The warning letter, posted on the agency’s website and dated Feb. 6, was the result of an inspection conducted at the company’s California headquarters last May 27 through June 4.
It also comes a year after a New York Times article documented how the device was being used without FDA approval by another company (Quadrant Clinical Care) in Antigua to treat cancer patients for $45,000 a round.
The device first garnered widespread notice when the FDA cleared it for emergency use in April 2020 to reduce pathogens in the blood of adult COVID-19 patients in intensive care with confirmed or imminent respiratory failure. It had been approved in the EU the year before for severe bloodstream infections.

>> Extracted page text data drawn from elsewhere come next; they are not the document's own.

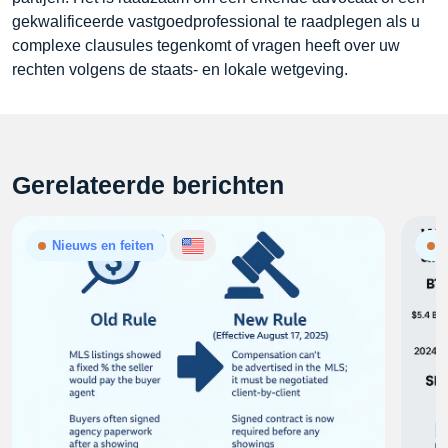
gekwalificeerde vastgoedprofessional te raadplegen als u
complexe clausules tegenkomt of vragen heeft over uw
rechten volgens de staats- en lokale wetgeving.
Gerelateerde berichten
Nieuws en feiten
N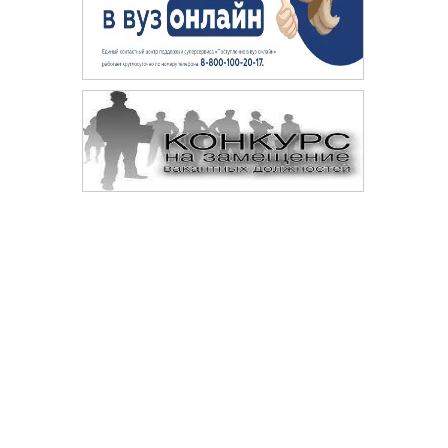
Сопровождение сайта —
© 
Digital-агентство «Space crabs»
Да
те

The inspection last year was conducted by the Bioresearch Monitoring Inspectorate (OBMI) to determine whether ExThera’s activities and procedures as a sponsor in the significant risk clinical studies complied with federal regulations.
The OBMI focuses on data related to investigational device exemptions and premarket approvals with an objective of protecting clinical trial subjects from hazards and risks during scientific investigations.
The FDA found the company failed to obtain approval before it changed its investigational plan.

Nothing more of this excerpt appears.